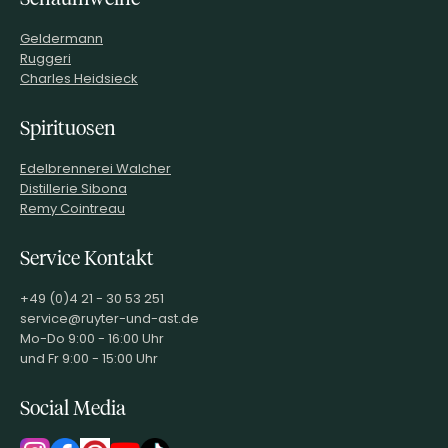
Geldermann
Ruggeri
Charles Heidsieck
Spirituosen
Edelbrennerei Walcher
Distillerie Sibona
Remy Cointreau
Service Kontakt
+49 (0)4 21 - 30 53 251
service@ruyter-und-ast.de
Mo-Do 9:00 - 16:00 Uhr
und Fr 9:00 - 15:00 Uhr
Social Media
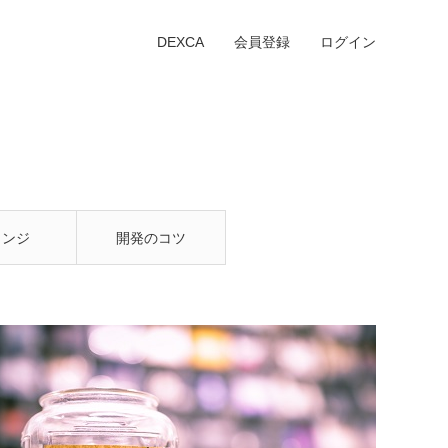
DEXCA
会員登録
ログイン
ウンジ
開発のコツ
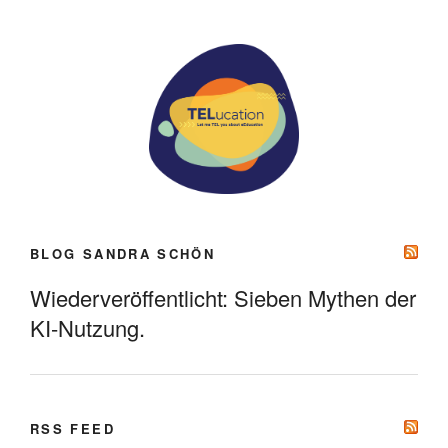
BLOG SANDRA SCHÖN
Wiederveröffentlicht: Sieben Mythen der
KI-Nutzung.
RSS FEED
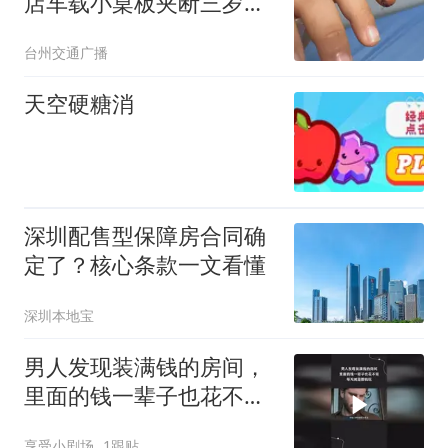
店车载小桌板夹断三岁男
童小拇指，门店回应：推
台州交通广播
测因儿童手指细小所致，
将积极配合后续处理
天空硬糖消
深圳配售型保障房合同确
定了？核心条款一文看懂
深圳本地宝
男人发现装满钱的房间，
里面的钱一辈子也花不
完，每天就是撒钱玩
享受小剧场
1跟贴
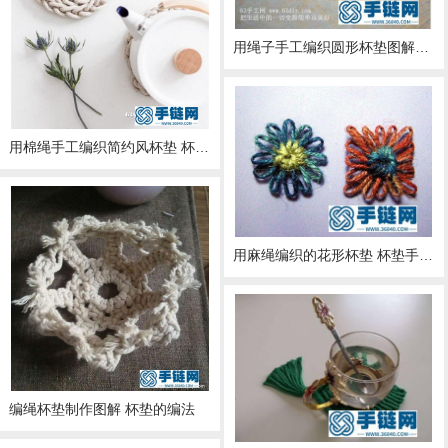
用绳子手工编织圆形杯垫图解教程
用棉绳手工编织简约风杯垫 杯垫编绳diy教程
用麻绳编织的花形杯垫 杯垫手工编织
编绳杯垫制作图解 杯垫的编法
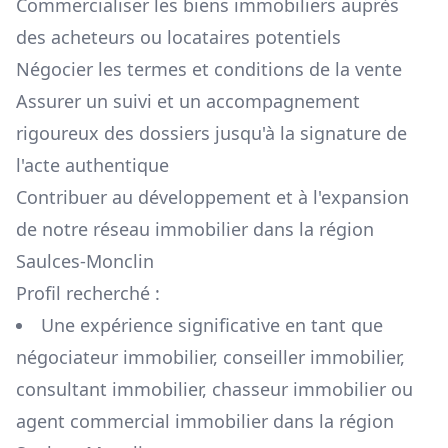
Commercialiser les biens immobiliers auprès
des acheteurs ou locataires potentiels
Négocier les termes et conditions de la vente
Assurer un suivi et un accompagnement
rigoureux des dossiers jusqu'à la signature de
l'acte authentique
Contribuer au développement et à l'expansion
de notre réseau immobilier dans la région
Saulces-Monclin
Profil recherché :
Une expérience significative en tant que
négociateur immobilier, conseiller immobilier,
consultant immobilier, chasseur immobilier ou
agent commercial immobilier dans la région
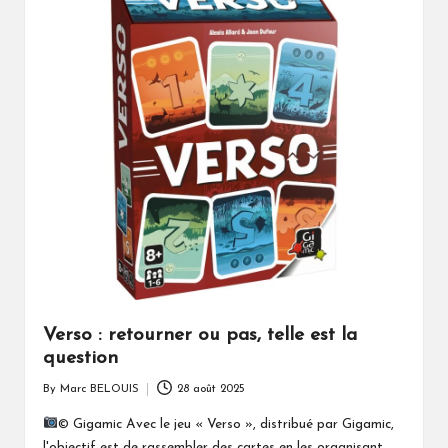
Verso : retourner ou pas, telle est la
question
By
Marc BELOUIS
28 août 2025
Posted
by
© Gigamic Avec le jeu « Verso », distribué par Gigamic,
l'objectif est de rassembler des cartes en les organisant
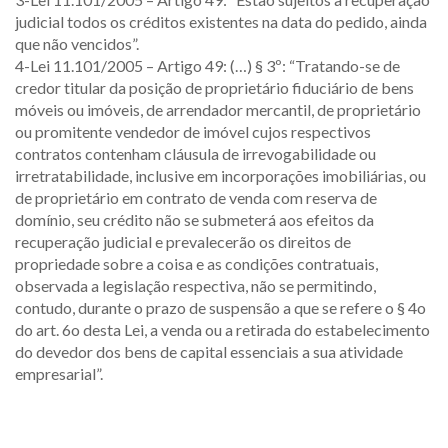
judicial todos os créditos existentes na data do pedido, ainda
que não vencidos”.
4-Lei 11.101/2005 – Artigo 49: (…) § 3º: “Tratando-se de
credor titular da posição de proprietário fiduciário de bens
móveis ou imóveis, de arrendador mercantil, de proprietário
ou promitente vendedor de imóvel cujos respectivos
contratos contenham cláusula de irrevogabilidade ou
irretratabilidade, inclusive em incorporações imobiliárias, ou
de proprietário em contrato de venda com reserva de
domínio, seu crédito não se submeterá aos efeitos da
recuperação judicial e prevalecerão os direitos de
propriedade sobre a coisa e as condições contratuais,
observada a legislação respectiva, não se permitindo,
contudo, durante o prazo de suspensão a que se refere o § 4o
do art. 6o desta Lei, a venda ou a retirada do estabelecimento
do devedor dos bens de capital essenciais a sua atividade
empresarial”.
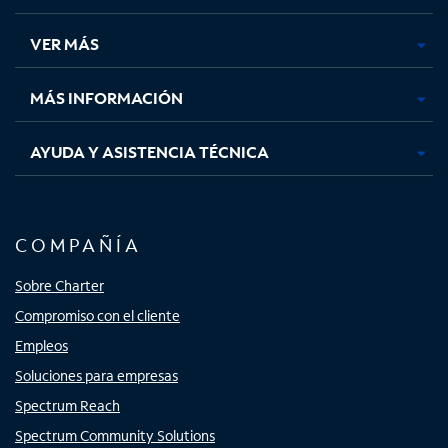
en
en
en
en
una
una
una
una
VER MÁS
pestaña
pestaña
pestaña
pestaña
nueva
nueva
nueva
nueva
MÁS INFORMACIÓN
AYUDA Y ASISTENCIA TÉCNICA
COMPAÑÍA
Sobre Charter
Compromiso con el cliente
Empleos
Soluciones para empresas
Spectrum Reach
Spectrum Community Solutions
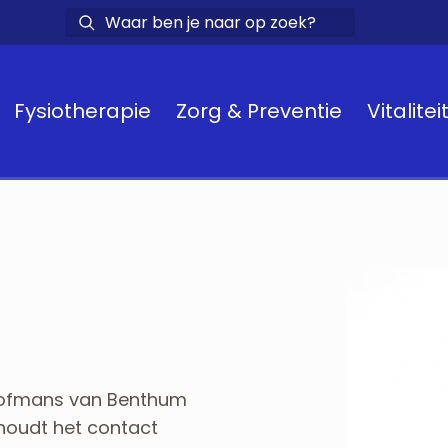
Fysiotherapie
Zorg & Preventie
Vitalitei
j Hofmans van Benthum
rhoudt het contact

______

§ **REQUIRED WORK**
In the entries above, some lines may contain the string "bens"; report how many, without additional comment.

§ **EXPECTED OUTPUT**
2